INS Vikramaditya likely does little to tip the scales in India’s favor.

Instead of a modern carrier, India essentially overpaid for a warship that might have otherwise been sent to the scrap yard. New Delhi has pulled out all stops to keep the warship well-maintained, yet it has been plagued by problems in the past several years. In 2016, two people were killed when a toxic gas leak occurred during maintenance work in the carrier’s sewage treatment plant compartment, while a fire broke out in the boiler room of the aging carrier in April 2019, resulting in the death of a naval officer from smoke inhalation.

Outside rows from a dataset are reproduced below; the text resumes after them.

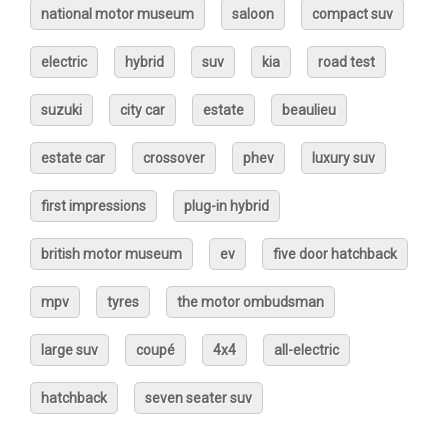
national motor museum
saloon
compact suv
electric
hybrid
suv
kia
road test
suzuki
city car
estate
beaulieu
estate car
crossover
phev
luxury suv
first impressions
plug-in hybrid
british motor museum
ev
five door hatchback
mpv
tyres
the motor ombudsman
large suv
coupé
4x4
all-electric
hatchback
seven seater suv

Several others were injured after fighting the blaze.

INS Vikrant sea trial
Homemade INS Vikrant during sea trials

second fire occurred in May 2021, and while there wasn’t serious damage and no one was hurt, it is just another sign that perhaps India should think of replacing this floating money pit. It is unfortunate there is no return policy for warships!

Wisely, India has learned its lessons and has shown that it will likely never again need to buy another nation’s retired carrier. It can now build its own!